Key highlights of this study include the demonstration of high encapsulation efficiencies—77% for Dox and 18% for BeA—along with a synergistic cytotoxic effect observed in A549 NSCLC cells. The in vitro drug release profiles indicated a pH-responsive behavior, with faster drug release in acidic conditions, mimicking the tumor microenvironment. Additionally, the study revealed that the BSA-(BeA+Dox) system significantly reduced the expression of chemoresistance markers such as the epidermal growth factor receptor (EGFR), suggesting a potential means to overcome drug resistance.

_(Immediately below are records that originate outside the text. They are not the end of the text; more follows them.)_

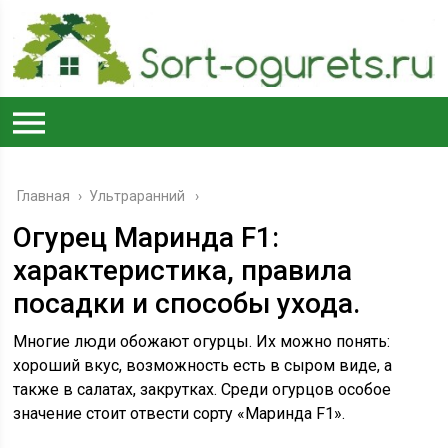
Главная
›
Ультраранний
Огурец Маринда F1:
характеристика, правила
посадки и способы ухода.
Многие люди обожают огурцы. Их можно понять:
хороший вкус, возможность есть в сыром виде, а
также в салатах, закрутках. Среди огурцов особое
значение стоит отвести сорту «Маринда F1».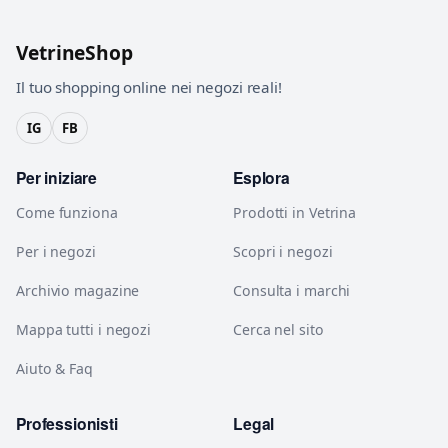
VetrineShop
Il tuo shopping online nei negozi reali!
IG
FB
Per iniziare
Esplora
Come funziona
Prodotti in Vetrina
Per i negozi
Scopri i negozi
Archivio magazine
Consulta i marchi
Mappa tutti i negozi
Cerca nel sito
Aiuto & Faq
Professionisti
Legal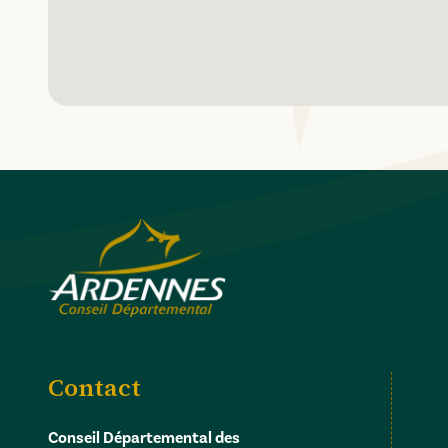
Contact
Conseil Départemental des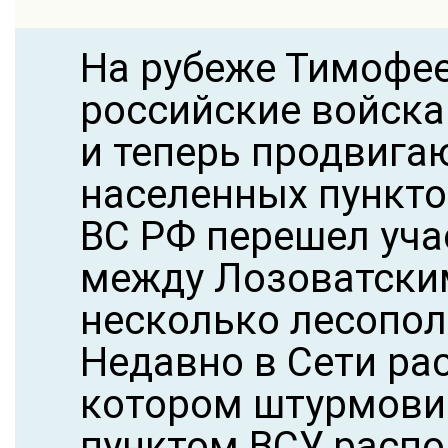
На рубеже Тимофе
российские войска
и теперь продвига
населенных пункто
ВС РФ перешел уча
между Лозоватски
несколько лесополо
Недавно в Сети ра
котором штурмови
пунктом ВСУ, расп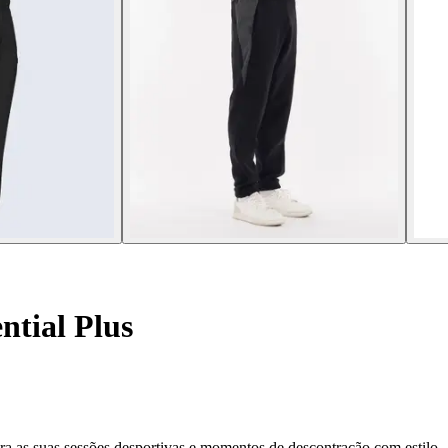
ntial Plus
para as suas sessões desportivas e momentos de descontração com estilo.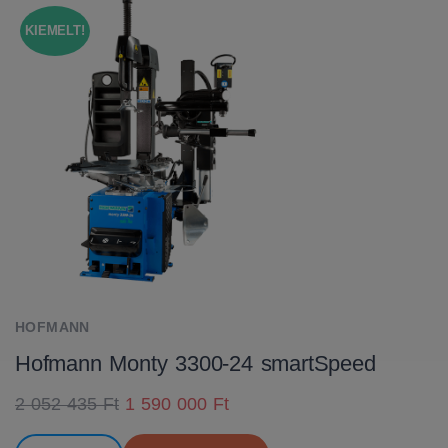
KIEMELT!
HOFMANN
Hofmann Monty 3300-24 smartSpeed
2 052 435 Ft
1 590 000 Ft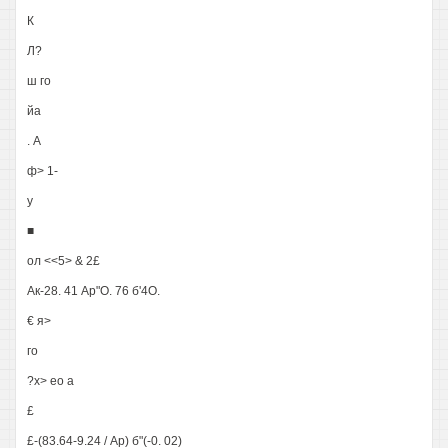
К
Л?
ш го
йа
. А
ф> 1-
у
■
ол <<5> & 2£
Ак-28. 41 Ар"О. 76 б'4О.
€ я>
го
?х> ео а
£
£-(83.64-9.24 / Ар) б"(-0. 02)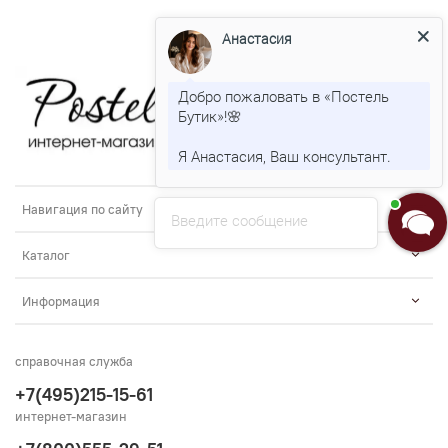
Анастасия
Добро пожаловать в «Постель
Бутик»!🌸
Я Анастасия, Ваш консультант.
Навигация по сайту
Введите сообщение
Каталог
Информация
справочная служба
+7(495)215-15-61
интернет-магазин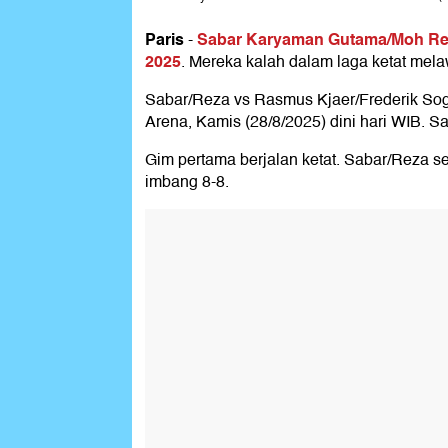
Paris
Sabar Karyaman Gutama/Moh Reza
-
2025
. Mereka kalah dalam laga ketat mel
Sabar/Reza vs Rasmus Kjaer/Frederik Soga
Arena, Kamis (28/8/2025) dini hari WIB. S
Gim pertama berjalan ketat. Sabar/Reza s
imbang 8-8.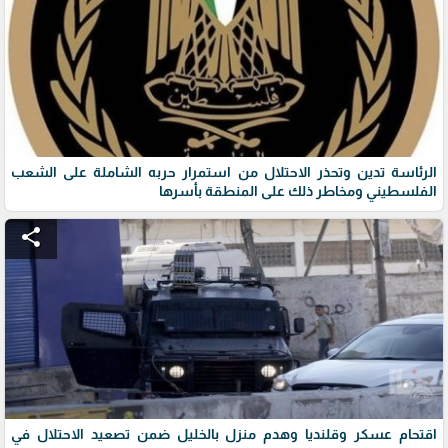
الرئاسة تدين وتحذر الاحتلال من استمرار حربه الشاملة على الشعب
الفلسطيني ومخاطر ذلك على المنطقة بأسرها
share
اقتحام عسكر وقلنديا وهدم منزل بالخليل ضمن تصعيد الاحتلال في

Overall, the findings underscore the potential of this innovative drug delivery system to enhance the therapeutic efficacy of existing anticancer agents while minimizing their side effects. Continued exploration of this approach may pave the way for more effective and less toxic treatment options for patients battling lung cancer.

Reference:

Torres-Martinez, Zally, et al. “A Synergistic pH-Responsive serum albumin-based drug delivery system loaded with doxorubicin and pentacyclic triterpene betulinic acid for potential treatment of NSCLC.” BioTech 12.1 (2023): 13.